Q.11 Upon re-exposure to a previous pathogen, which immune response will be most likely the fastest one? 1. Innate immunity 2. Complement activation 3. Adaptive immunity and immunological memory 4. Killer T cells

Q.11 Upon re-exposure to a previous pathogen, which immune response will be most likely the fastest one?

1. Innate immunity

2. Complement activation

3. Adaptive immunity and immunological memory

4. Killer T cells

Secondary Exposure Triggers Fastest Immune Response via Memory

Upon re-exposure to a pathogen, adaptive immunity with memory cells mounts the fastest response, often preventing symptoms through rapid antibody production. This MCQ tests immunology basics for exams like NEET or CSIR NET.

Question Breakdown

The question asks: “Upon re-exposure to a previous pathogen, which immune response will be most likely the fastest one?” Options: 1. Innate immunity, 2. Complement activation, 3. Adaptive immunity and immunological memory, 4. Killer T cells.

Correct Answer

3. Adaptive immunity and immunological memory. Memory B and T cells from prior exposure enable a secondary response that peaks in days with higher antibody titers, faster than primary responses.

Option Explanations

Innate Immunity (Option 1)

Innate immunity acts first universally (hours) via barriers, phagocytes, and NK cells but shows no acceleration on re-exposure, lacking memory.

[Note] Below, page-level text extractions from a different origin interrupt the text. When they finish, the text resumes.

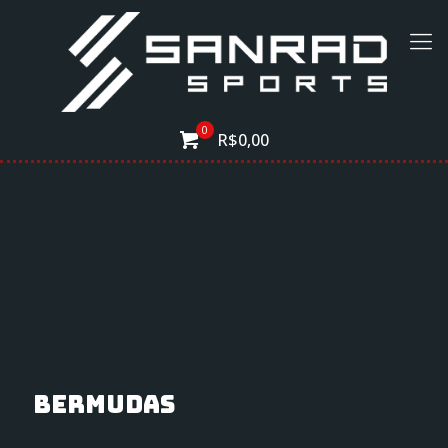
0
R$0,00
Bermudas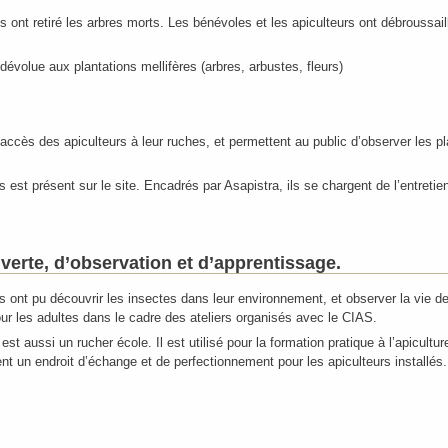
ont retiré les arbres morts. Les bénévoles et les apiculteurs ont débroussaillé
e, dévolue aux plantations mellifères (arbres, arbustes, fleurs)
accès des apiculteurs à leur ruches, et permettent au public d’observer les pl
 est présent sur le site. Encadrés par Asapistra, ils se chargent de l’entretien
verte, d’observation et d’apprentissage.
 ont pu découvrir les insectes dans leur environnement, et observer la vie des
 les adultes dans le cadre des ateliers organisés avec le CIAS.
est aussi un rucher école. Il est utilisé pour la formation pratique à l’apicultur
ent un endroit d’échange et de perfectionnement pour les apiculteurs installés.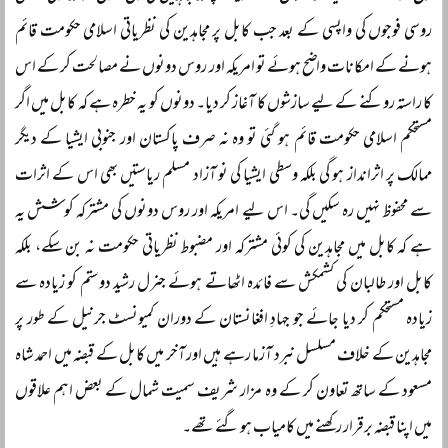
روسی فوجوں کی واپسی کے بعد جب کابل پر مجاہدین کی نظریاتی اسلامی حکومت قائم
ہونے کے امکانات واضح ہوئے تو امریکہ اور روس دونوں نے مصالحت کر کے اس
کا راستہ روکنے کے لیے سازشوں کا آغاز کر دیا۔ دونوں کو یہ خطرہ ہے کہ کابل میں اگر
مستحکم اسلامی حکومت قائم ہو گئی تو وہ نہ صرف پاکستان اور جنوبی ایشیا کے دیگر
ممالک پر اثرانداز ہو گی بلکہ وسطی ایشیا کی نو آزاد مسلم ریاستیں بھی اس کے اثرات
سے محفوظ نہیں رہ سکیں گی۔ اس لیے امریکہ اور روس دونوں کی مشترکہ کوشش یہ
ہے کہ کابل میں مجاہدین کی کوئی مشترکہ اور مضبوط نظریاتی حکومت نہ بن سکے، بلکہ
کابل اور طالبان کی کشمکش سے فائدہ اٹھاتے ہوئے جنرل رشید دوستم کو زیادہ سے
زیادہ مستحکم کر دیا جائے جو جہادِ افغانستان کے دوران کمیونسٹ جرنیل کے طور پر
مجاہدین کے خلاف مسلسل نبرد آزما رہے ہیں اور آخر میں کابل کے قبضہ میں احمد شاہ
مسعود کے ساتھ تعاون کر کے وہ مزار شریف سمیت شمال کے بعض اہم علاقوں
میں اپنا قبضہ برقرار رکھنے میں کامیاب ہو گئے تھے۔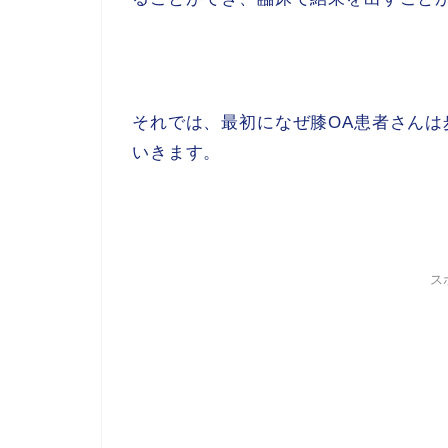
それでは、最初になぜ膝OA患者さん
いきます。
ス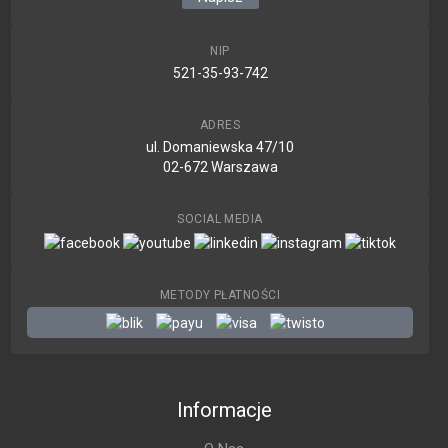
NIP
521-35-93-742
ADRES
ul. Domaniewska 47/10
02-672 Warszawa
SOCIAL MEDIA
METODY PŁATNOŚCI
Informacje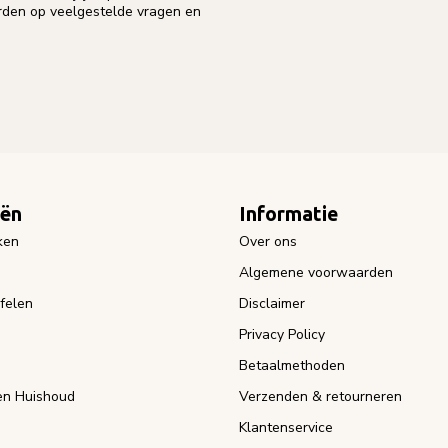
orden op veelgestelde vragen en
eën
Informatie
ken
Over ons
Algemene voorwaarden
felen
Disclaimer
Privacy Policy
Betaalmethoden
n Huishoud
Verzenden & retourneren
Klantenservice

Complement Activation (Option 2)

Complement provides rapid opsonization and lysis but is innate, amplifying without memory-based speedup on secondary encounters.

Adaptive Immunity and Immunological Memory (Option 3)

Adaptive immunity’s memory cells trigger swift clonal expansion, producing affinity-matured IgG antibodies in 3-5 days, neutralizing pathogens pre-symptomatically.

Killer T Cells (Option 4)

Cytotoxic (killer) T cells kill infected cells effectively but are part of adaptive response; their activation relies on memory helper T cells, not independently fastest.

Response Speed Table

Response Type Speed on Re-Exposure Memory-Dependent?
Innate Immunity Hours (unchanged)  No
Complement Activation Minutes-Hours  No
Adaptive + Memory Days (accelerated)  Yes
Killer T Cells Days (helper-dependent)  Partial

Immunological memory underpins vaccination efficacy, key for exam concepts.